**WHAT THE EXERCISE ASKS**
From the line containing "Основные функции топливного" down to the last line of the records below, restate each line word for word and leave out the rest.

**EXTRACTED RECORDS**
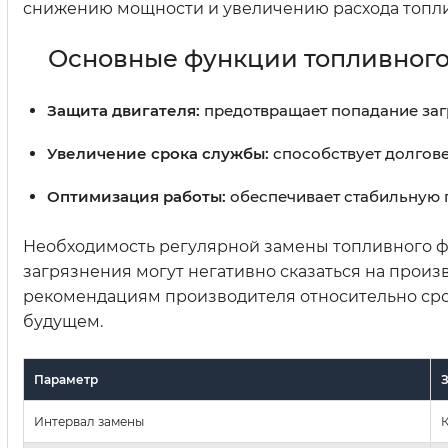
снижению мощности и увеличению расхода топли
Основные функции топливного
Защита двигателя:
предотвращает попадание заг
Увеличение срока службы:
способствует долгов
Оптимизация работы:
обеспечивает стабильную п
Необходимость регулярной замены топливного фи
загрязнения могут негативно сказаться на произ
рекомендациям производителя относительно сро
будущем.
Параметр
Интервал замены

**SOLUTION BELOW**
Основные функции топливного
Защита двигателя:
предотвращает попадание заг
Увеличение срока службы:
способствует долгов
Оптимизация работы:
обеспечивает стабильную п
Необходимость регулярной замены топливного фи
загрязнения могут негативно сказаться на произ
рекомендациям производителя относительно сро
будущем.
Параметр
Интервал замены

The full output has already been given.